PROMPT
Restate the listing word for word. Stop at the line that holds "The Four Agreements", include it, and leave out all pictures.

DATA FOR REVIEW
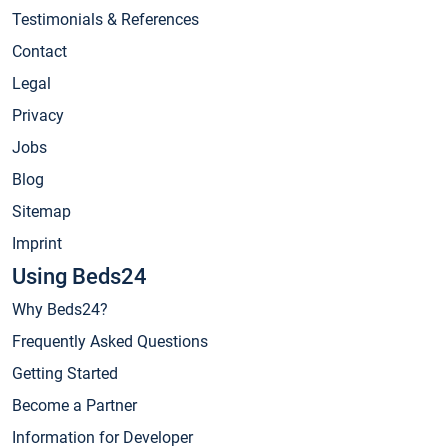
Testimonials & References
Contact
Legal
Privacy
Jobs
Blog
Sitemap
Imprint
Using Beds24
Why Beds24?
Frequently Asked Questions
Getting Started
Become a Partner
Information for Developer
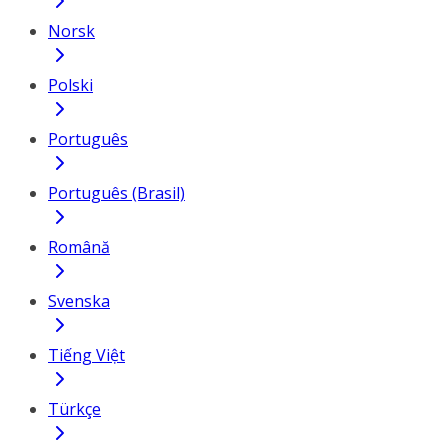
Norsk
Polski
Português
Português (Brasil)
Română
Svenska
Tiếng Việt
Türkçe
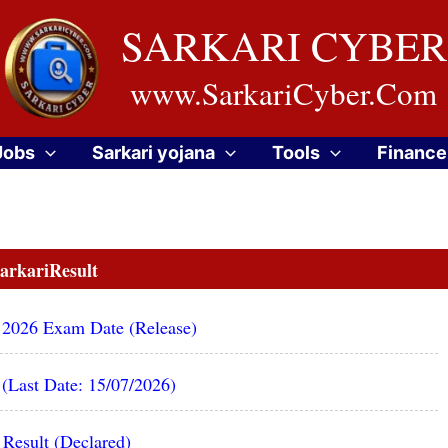
SARKARI CYBER
www.SarkariCyber.Com
Jobs
Sarkari yojana
Tools
Finance
arkariResult
 2026 Exam Date (Release)
(Last Date: 15/07/2026)
Result (Declared)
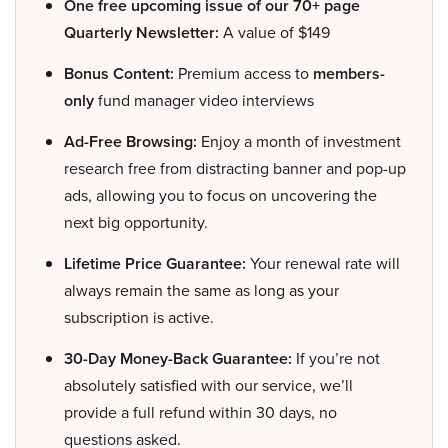
One free upcoming issue of our 70+ page
Quarterly Newsletter:
A value of $149
Bonus Content:
Premium access to
members-
only
fund manager video interviews
Ad-Free Browsing:
Enjoy a month of investment
research free from distracting banner and pop-up
ads, allowing you to focus on uncovering the
next big opportunity.
Lifetime Price Guarantee:
Your renewal rate will
always remain the same as long as your
subscription is active.
30-Day Money-Back Guarantee:
If you’re not
absolutely satisfied with our service, we’ll
provide a full refund within 30 days, no
questions asked.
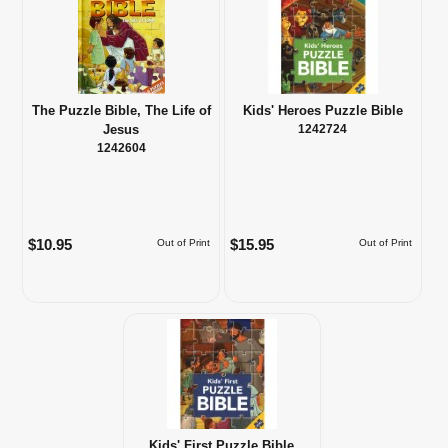
The Puzzle Bible, The Life of
Kids' Heroes Puzzle Bible
Jesus
1242724
1242604
$10.95
$15.95
Out of Print
Out of Print
Kids' First Puzzle Bible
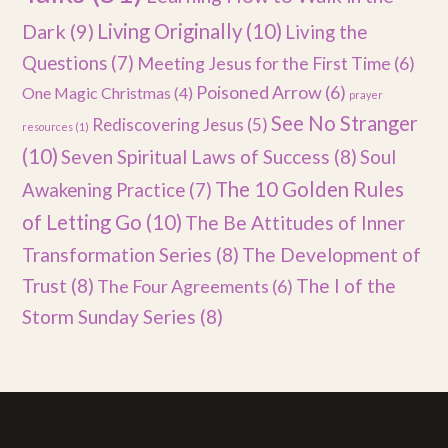
Dark
(9)
Living Originally
(10)
Living the
Questions
(7)
Meeting Jesus for the First Time
(6)
Poisoned Arrow
(6)
One Magic Christmas
(4)
prayer
See No Stranger
Rediscovering Jesus
(5)
resources
(1)
(10)
Seven Spiritual Laws of Success
(8)
Soul
The 10 Golden Rules
Awakening Practice
(7)
of Letting Go
(10)
The Be Attitudes of Inner
Transformation Series
(8)
The Development of
Trust
(8)
The I of the
The Four Agreements
(6)
Storm Sunday Series
(8)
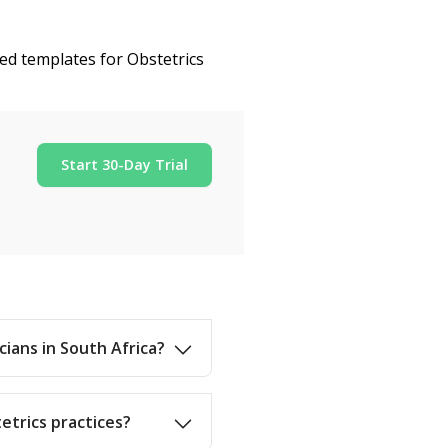
zed templates for Obstetrics
Start 30-Day Trial
cians in South Africa?
etrics practices?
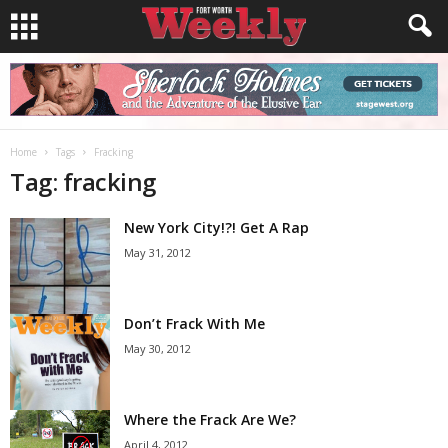
Home
Tags
Fracking
Tag: fracking
New York City!?! Get A Rap
May 31, 2012
Don’t Frack With Me
May 30, 2012
Where the Frack Are We?
April 4, 2012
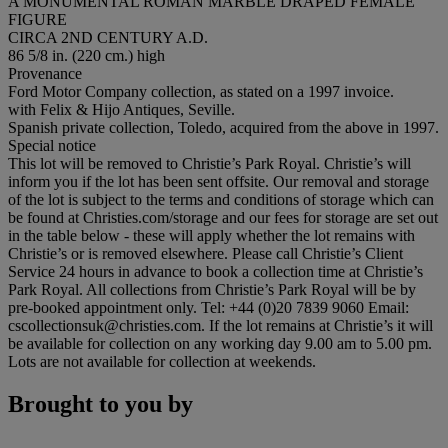
A MONUMENTAL ROMAN MARBLE DRAPED FEMALE
FIGURE
CIRCA 2ND CENTURY A.D.
86 5/8 in. (220 cm.) high
Provenance
Ford Motor Company collection, as stated on a 1997 invoice.
with Felix & Hijo Antiques, Seville.
Spanish private collection, Toledo, acquired from the above in 1997.
Special notice
This lot will be removed to Christie’s Park Royal. Christie’s will
inform you if the lot has been sent offsite. Our removal and storage
of the lot is subject to the terms and conditions of storage which can
be found at Christies.com/storage and our fees for storage are set out
in the table below - these will apply whether the lot remains with
Christie’s or is removed elsewhere. Please call Christie’s Client
Service 24 hours in advance to book a collection time at Christie’s
Park Royal. All collections from Christie’s Park Royal will be by
pre-booked appointment only. Tel: +44 (0)20 7839 9060 Email:
cscollectionsuk@christies.com. If the lot remains at Christie’s it will
be available for collection on any working day 9.00 am to 5.00 pm.
Lots are not available for collection at weekends.
Brought to you by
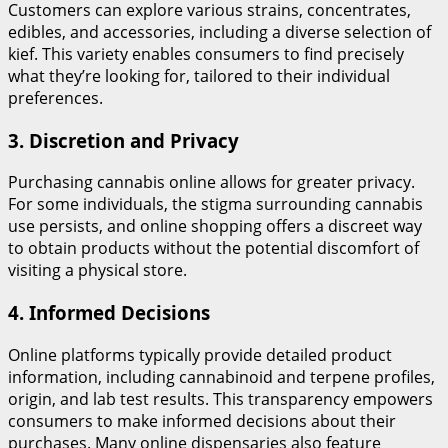
Customers can explore various strains, concentrates,
edibles, and accessories, including a diverse selection of
kief. This variety enables consumers to find precisely
what they’re looking for, tailored to their individual
preferences.
3.
Discretion and Privacy
Purchasing cannabis online allows for greater privacy.
For some individuals, the stigma surrounding cannabis
use persists, and online shopping offers a discreet way
to obtain products without the potential discomfort of
visiting a physical store.
4.
Informed Decisions
Online platforms typically provide detailed product
information, including cannabinoid and terpene profiles,
origin, and lab test results. This transparency empowers
consumers to make informed decisions about their
purchases. Many online dispensaries also feature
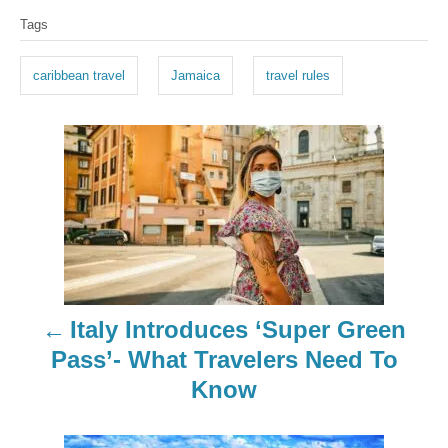
T
Tags
a
g
caribbean travel
Jamaica
travel rules
s
P
o
s
t
n
Italy Introduces ‘Super Green
a
Pass’- What Travelers Need To
Know
v
i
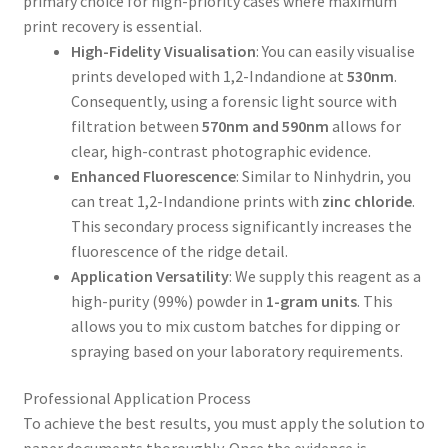
primary choice for high-priority cases where maximum
print recovery is essential.
High-Fidelity Visualisation
: You can easily visualise
prints developed with 1,2-Indandione at
530nm
.
Consequently, using a forensic light source with
filtration between
570nm and 590nm
allows for
clear, high-contrast photographic evidence.
Enhanced Fluorescence
: Similar to Ninhydrin, you
can treat 1,2-Indandione prints with
zinc chloride
.
This secondary process significantly increases the
fluorescence of the ridge detail.
Application Versatility
: We supply this reagent as a
high-purity (99%) powder in
1-gram units
. This
allows you to mix custom batches for dipping or
spraying based on your laboratory requirements.
Professional Application Process
To achieve the best results, you must apply the solution to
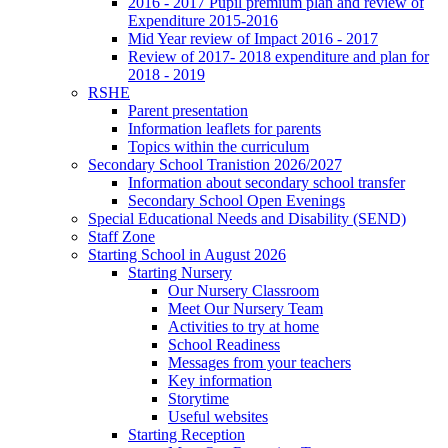
2016 - 2017 Pupil premium plan and review of
Expenditure 2015-2016
Mid Year review of Impact 2016 - 2017
Review of 2017- 2018 expenditure and plan for
2018 - 2019
RSHE
Parent presentation
Information leaflets for parents
Topics within the curriculum
Secondary School Tranistion 2026/2027
Information about secondary school transfer
Secondary School Open Evenings
Special Educational Needs and Disability (SEND)
Staff Zone
Starting School in August 2026
Starting Nursery
Our Nursery Classroom
Meet Our Nursery Team
Activities to try at home
School Readiness
Messages from your teachers
Key information
Storytime
Useful websites
Starting Reception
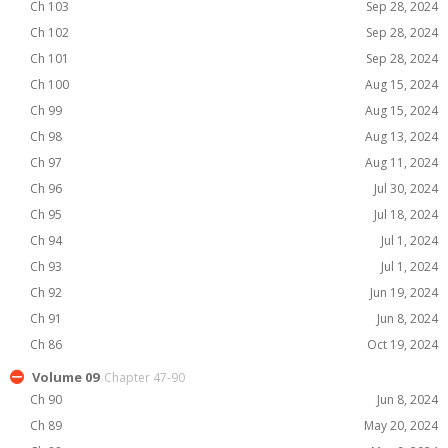
Ch 103
Sep 28, 2024
Ch 102
Sep 28, 2024
Ch 101
Sep 28, 2024
Ch 100
Aug 15, 2024
Ch 99
Aug 15, 2024
Ch 98
Aug 13, 2024
Ch 97
Aug 11, 2024
Ch 96
Jul 30, 2024
Ch 95
Jul 18, 2024
Ch 94
Jul 1, 2024
Ch 93
Jul 1, 2024
Ch 92
Jun 19, 2024
Ch 91
Jun 8, 2024
Ch 86
Oct 19, 2024
Volume 09
Chapter 47-90
Ch 90
Jun 8, 2024
Ch 89
May 20, 2024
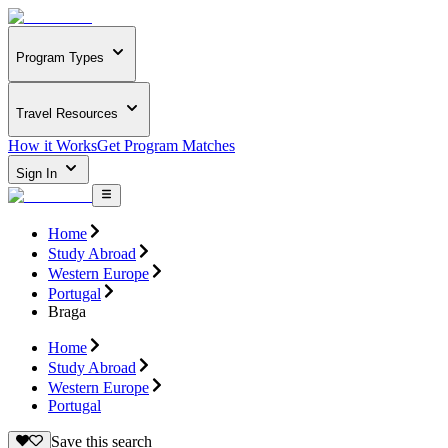
Program Types
Travel Resources
How it Works
Get Program Matches
Sign In
Home
Study Abroad
Western Europe
Portugal
Braga
Home
Study Abroad
Western Europe
Portugal
Save this search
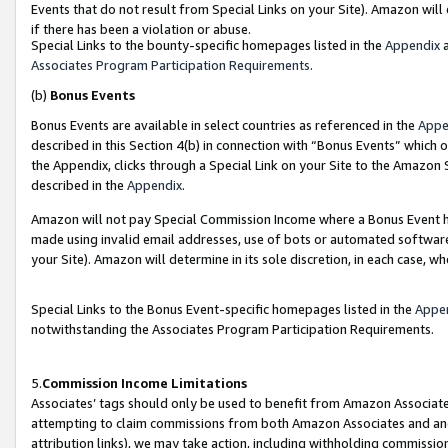
Events that do not result from Special Links on your Site). Amazon will 
if there has been a violation or abuse.
Special Links to the bounty-specific homepages listed in the
Appendix
a
Associates Program Participation Requirements
.
(b)
Bonus Events
Bonus Events are available in select countries as referenced in the
Appe
described in this Section 4(b) in connection with “Bonus Events” which 
the Appendix, clicks through a Special Link on your Site to the Amazon 
described in the
Appendix
.
Amazon will not pay Special Commission Income where a Bonus Event has
made using invalid email addresses, use of bots or automated software,
your Site). Amazon will determine in its sole discretion, in each case, w
Special Links to the Bonus Event-specific homepages listed in the
Appe
notwithstanding the Associates Program Participation Requirements.
5.
Commission Income Limitations
Associates’ tags should only be used to benefit from Amazon Associates
attempting to claim commissions from both Amazon Associates and ano
attribution links), we may take action, including withholding commissio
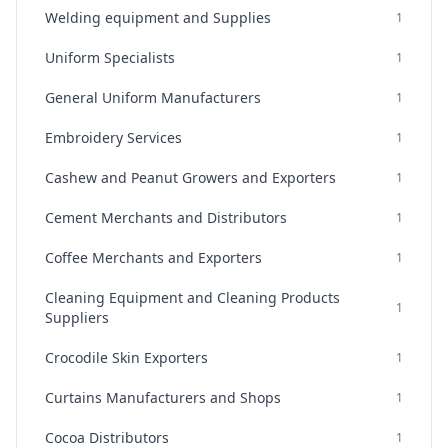
Welding equipment and Supplies
1
Uniform Specialists
1
General Uniform Manufacturers
1
Embroidery Services
1
Cashew and Peanut Growers and Exporters
1
Cement Merchants and Distributors
1
Coffee Merchants and Exporters
1
Cleaning Equipment and Cleaning Products
1
Suppliers
Crocodile Skin Exporters
1
Curtains Manufacturers and Shops
1
Cocoa Distributors
1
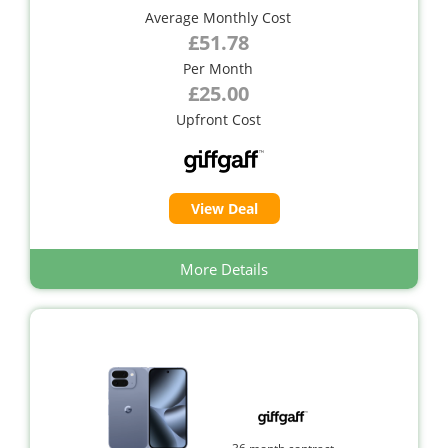
Average Monthly Cost
£51.78
Per Month
£25.00
Upfront Cost
View Deal
More Details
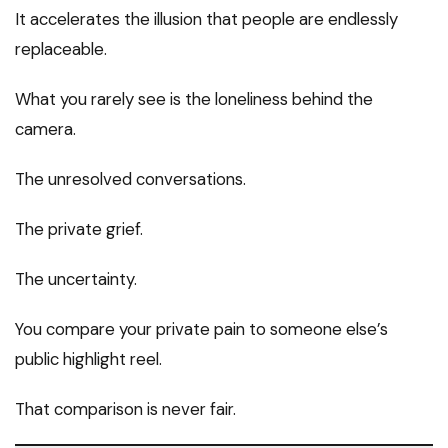
It accelerates the illusion that people are endlessly
replaceable.
What you rarely see is the loneliness behind the
camera.
The unresolved conversations.
The private grief.
The uncertainty.
You compare your private pain to someone else’s
public highlight reel.
That comparison is never fair.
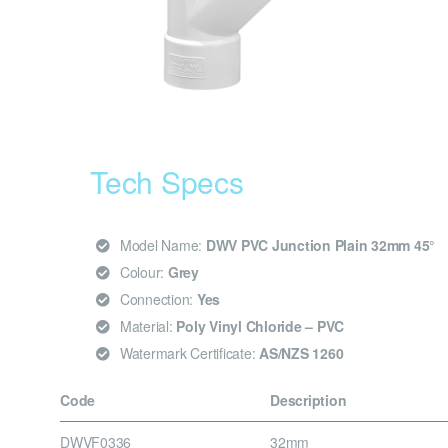
Tech Specs
Model Name:
DWV PVC Junction Plain 32mm 45°
Colour:
Grey
Connection:
Yes
Material:
Poly Vinyl Chloride – PVC
Watermark Certificate:
AS/NZS 1260
Code
Description
DWVF0336
32mm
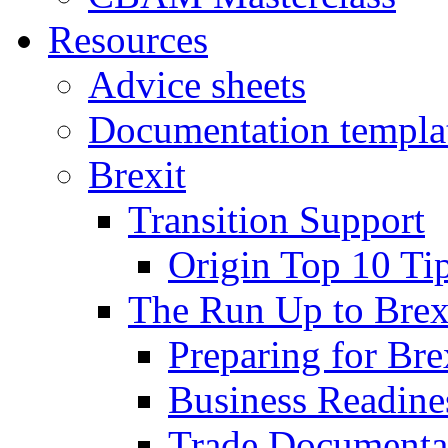
Resources
Advice sheets
Documentation templa
Brexit
Transition Support
Origin Top 10 Ti
The Run Up to Brex
Preparing for Bre
Business Readines
Trade Documenta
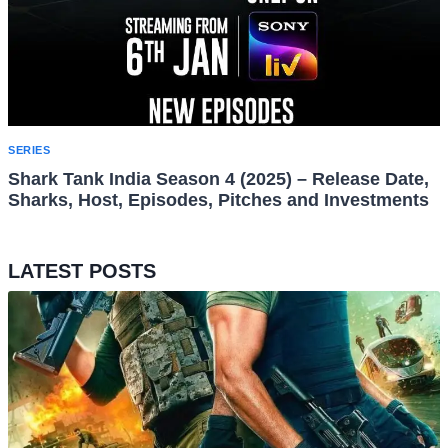
SERIES
Shark Tank India Season 4 (2025) – Release Date,
Sharks, Host, Episodes, Pitches and Investments
LATEST POSTS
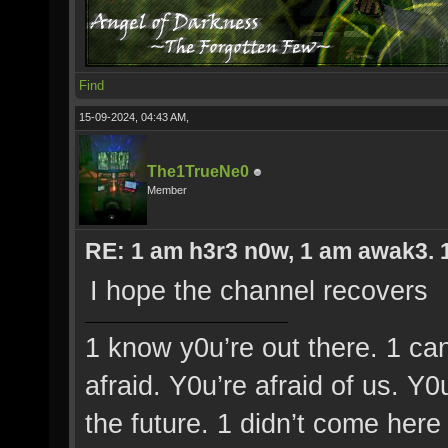
Find
15-09-2024, 04:43 AM,
The1TrueNe0
Member
RE: 1 am h3r3 n0w, 1 am awak3. 1 
I hope the channel recovers
1 know y0u’re out there. 1 ca
afraid. Y0u’re afraid of us. Y
the future. 1 didn’t come here 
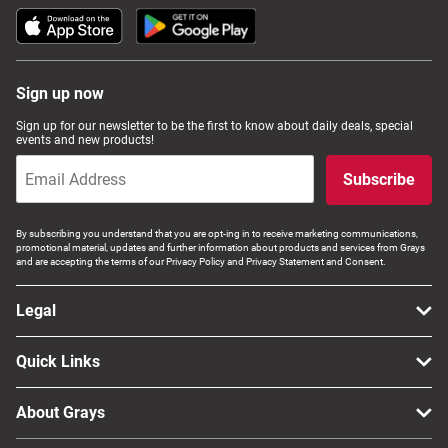
Sign up now
Sign up for our newsletter to be the first to know about daily deals, special
events and new products!
Subscribe
By subscribing you understand that you are opt-ing in to receive marketing communications,
promotional material, updates and further information about products and services from Grays
and are accepting the terms of our Privacy Policy and Privacy Statement and Consent.
Legal
Quick Links
About Grays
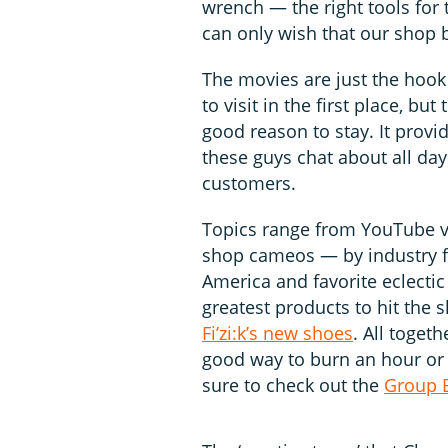
wrench — the right tools for
can only wish that our shop 
The movies are just the hook
to visit in the first place, bu
good reason to stay. It provi
these guys chat about all day
customers.
Topics range from YouTube 
shop cameos — by industry fo
America and favorite eclectic
greatest products to hit the 
Fi’zi:k’s new shoes
. All togeth
good way to burn an hour or t
sure to check out the
Group B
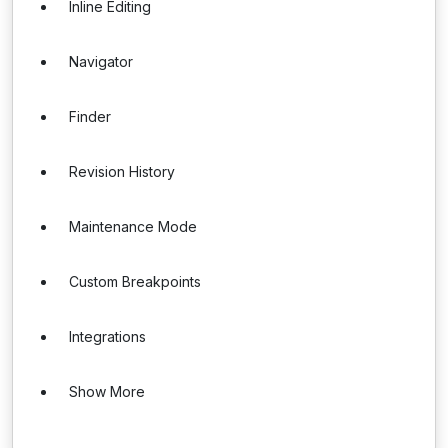
Inline Editing
Navigator
Finder
Revision History
Maintenance Mode
Custom Breakpoints
Integrations
Show More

RESPONSE BOX
Testimonials & References
Contact
Legal
Privacy
Jobs
Blog
Sitemap
Imprint
Using Beds24
Why Beds24?
Frequently Asked Questions
Getting Started
Become a Partner
Information for Developer
Norsk
Polski
Português
Português (Brasil)
Română
Svenska
Tiếng Việt
Türkçe
SARKARI CYBER
www.SarkariCyber.Com
Jobs
Sarkari yojana
Tools
Finance
arkariResult
 2026 Exam Date (Release)
(Last Date: 15/07/2026)
Result (Declared)
One free upcoming issue of our 70+ page
Quarterly Newsletter:
A value of $149
Bonus Content:
Premium access to
members-
only
fund manager video interviews
Ad-Free Browsing:
Enjoy a month of investment
research free from distracting banner and pop-up
ads, allowing you to focus on uncovering the
next big opportunity.
Lifetime Price Guarantee:
Your renewal rate will
always remain the same as long as your
subscription is active.
30-Day Money-Back Guarantee:
If you’re not
absolutely satisfied with our service, we’ll
provide a full refund within 30 days, no
questions asked.
The Puzzle Bible, The Life of
Kids' Heroes Puzzle Bible
Jesus
1242724
1242604
$10.95
$15.95
Out of Print
Out of Print
Kids' First Puzzle Bible
Dark
(9)
Living Originally
(10)
Living the
Questions
(7)
Meeting Jesus for the First Time
(6)
Poisoned Arrow
(6)
One Magic Christmas
(4)
prayer
See No Stranger
Rediscovering Jesus
(5)
resources
(1)
(10)
Seven Spiritual Laws of Success
(8)
Soul
The 10 Golden Rules
Awakening Practice
(7)
of Letting Go
(10)
The Be Attitudes of Inner
Transformation Series
(8)
The Development of
Trust
(8)
The I of the
The Four Agreements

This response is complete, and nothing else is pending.